New Hydrogen Lab Equipment Paves the Way for Expanded Research

Photo of researcher in hydrogen lab.
Senior research scientist Clovis Linkous, an expert on hydrogen production, is very excited to be working with FSEC's new hydrogen and fuel cell equipment.

One of the Center’s fastest-growing and most popular research programs is the hydrogen and fuel cell area, topics that are in the news often for their promise in providing power for both our transportation energy needs and for our homes and other buildings.

A growing research program has enabled FSEC to buy some specialized new equipment that will assist researchers with better and quicker results.  “We’ve got a few new pieces of equipment in particular that we’re especially excited about,” said Clovis Linkous, a senior research scientist in the hydrogen division. 

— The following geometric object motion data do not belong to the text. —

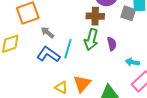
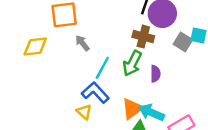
blue L-shape: (48, 54) -> (95, 93), moved
cyan arrow: (132, 62) -> (151, 112), moved, size x1.5
orange triangle: (82, 84) -> (132, 109), moved

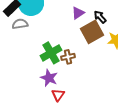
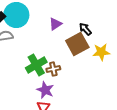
purple triangle: (78, 13) -> (55, 24), moved
purple star: (49, 78) -> (45, 90), moved

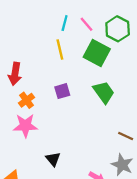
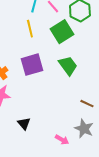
green square: (97, 53) -> (62, 32), turned 30
purple square: (62, 91) -> (32, 65), size x1.6

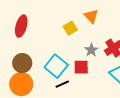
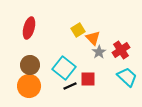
orange triangle: (91, 16) -> (93, 38), moved
red square: (81, 67) -> (88, 79), moved

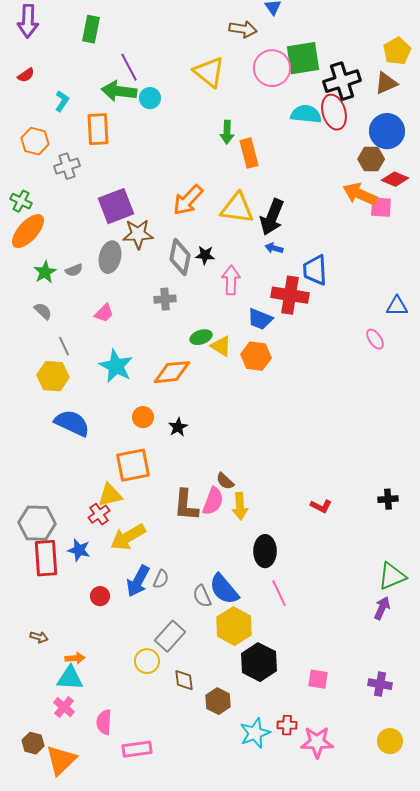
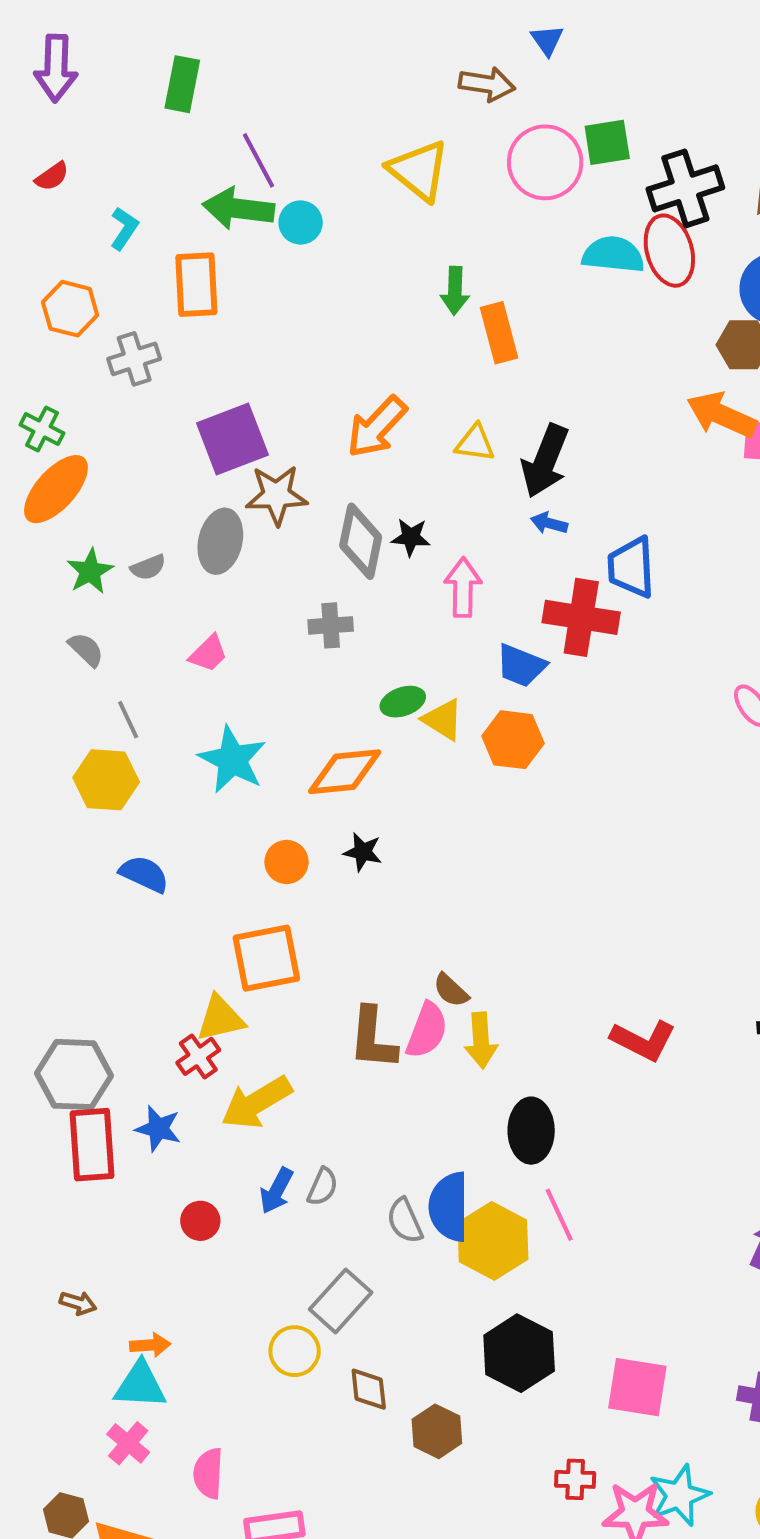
green square: (303, 58) -> (607, 142), size x0.7
yellow triangle: (237, 208) -> (475, 443), size x0.6
blue semicircle: (72, 423) -> (144, 874), size x0.7
black star: (178, 427) -> (363, 852), moved, turned -30
red L-shape: (321, 506) -> (643, 1040), size x1.5
blue arrow: (138, 581) -> (276, 1191), size x0.7
blue semicircle: (224, 589) -> (449, 1207), turned 40
yellow hexagon: (234, 626) -> (493, 1241), moved
pink square: (318, 679) -> (637, 1387), size x1.5
cyan star: (255, 733) -> (679, 1495), moved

Photo of researcher using lab equipment.
Darlene Slattery, a senior research chemist,  uses the PCT apparatus to evaluate pressure, composition and temperature characteristics of a hydride material used for storing hydrogen.

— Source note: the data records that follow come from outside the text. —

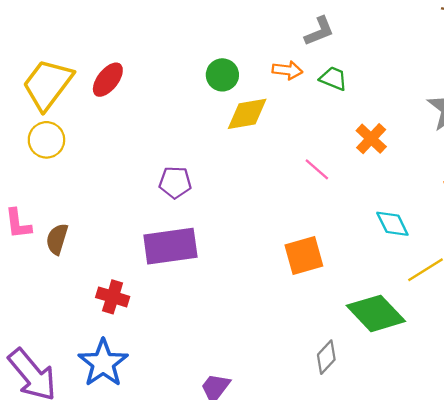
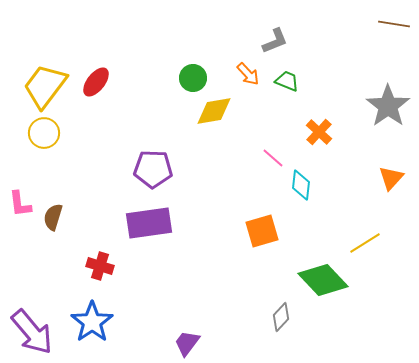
orange arrow: (287, 70) -> (248, 74), turned 40
purple pentagon: (175, 182) -> (153, 169), size x1.4
cyan diamond: (392, 224) -> (301, 185), moved, turned 32

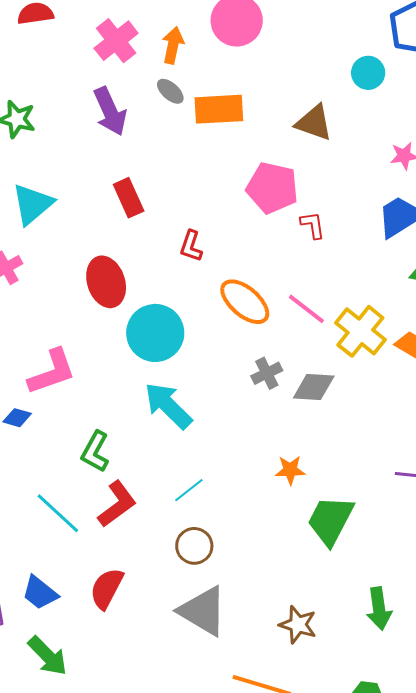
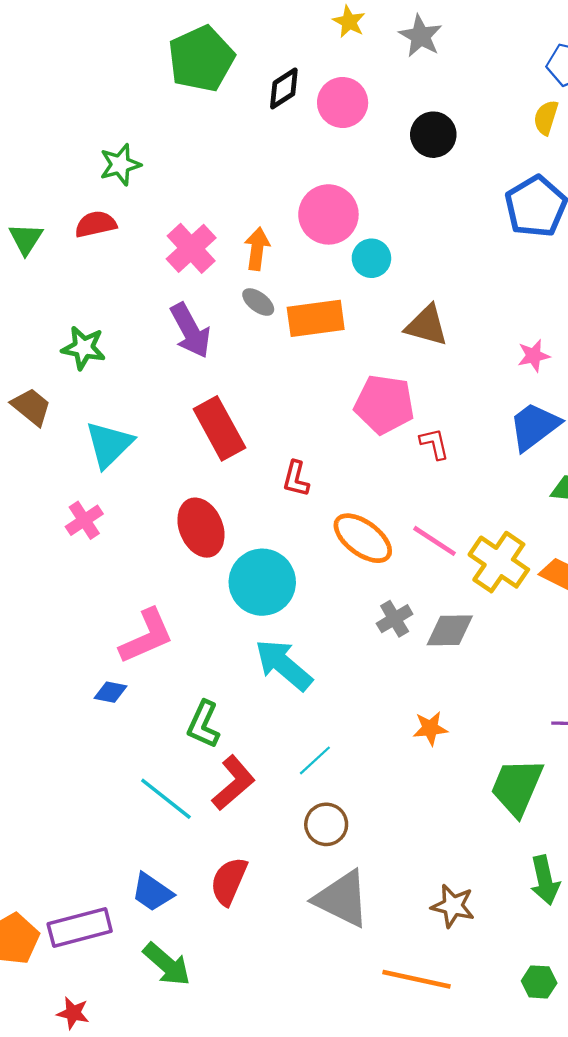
cyan circle: (368, 73) -> (371, 258), moved
red rectangle: (129, 198) -> (219, 428), size x1.4
green trapezoid: (330, 520) -> (517, 787), moved

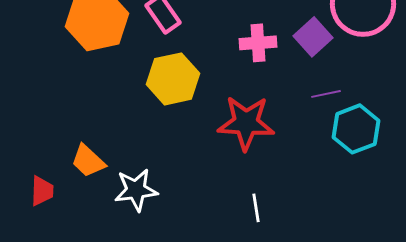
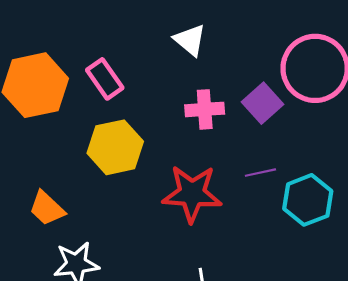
purple line: (326, 94) -> (260, 173), moved
orange trapezoid: (88, 161) -> (47, 208), moved

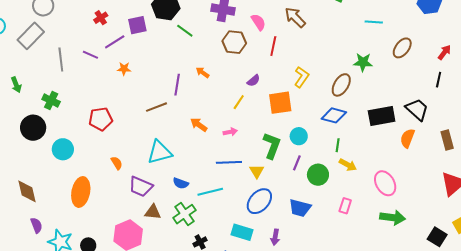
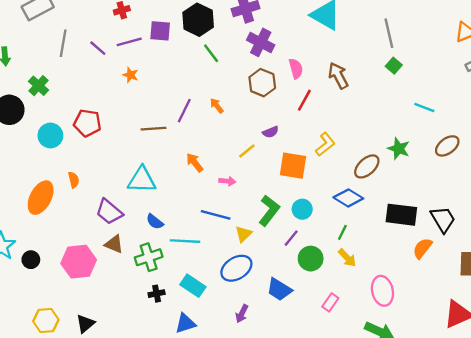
cyan circle: (63, 149) -> (50, 135), moved
orange semicircle: (117, 163) -> (74, 180), moved
cyan rectangle: (242, 232) -> (193, 286), moved

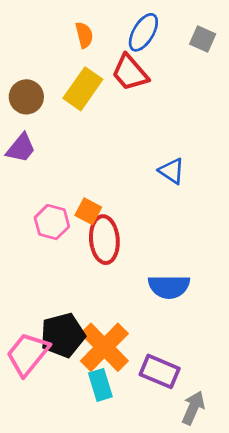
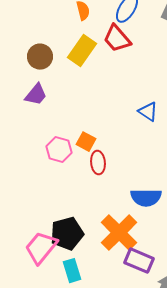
red ellipse: (104, 240) -> (98, 163), size x0.7
orange cross: (104, 347) -> (119, 233), moved
cyan rectangle: (100, 385) -> (72, 271), moved

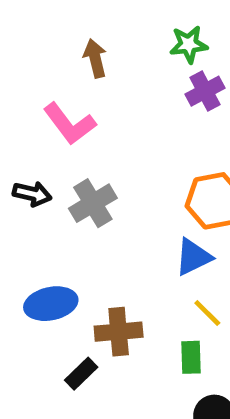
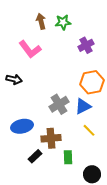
green star: (189, 44) -> (63, 22), moved
purple cross: (205, 91) -> (86, 45), moved
gray cross: (93, 203) -> (59, 104), moved
green rectangle: (191, 357) -> (68, 157), moved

The newest item in the Hydrogen Lab is the PCT apparatus – a machine that measures the hydrogen pressure in equilibrium with a hydrogen-containing substance as a function of temperature and residual hydrogen content.  The graphical output of this data is the PCT (pressure, composition, temperature) characteristic of the material. “Darlene Slattery of the Hydrogen R&D Division has overseen the acquisition and installation of the PCT instrument, the first to be placed by this vendor, Hiden Analytical, in the U.S.,” he noted.  Linkous explained that the machine will be very valuable to the researchers in their work on storage of hydrogen, especially in projects involving fuel cell vehicles.  “You need to know how much hydrogen exists in the gas phase and how much is held in the solid state by the hydriding metal at a given temperature.  Otherwise, you won’t be able to store and deliver the hydrogen in a controlled manner.  The PCT instrument will replace the current method of going through a sequence of tedious manual measurements.  Now we’ll get an automatic acquisition of the PCT curve and be able to evaluate hydride materials much quicker than we can now – in just a few hours instead of a few days.”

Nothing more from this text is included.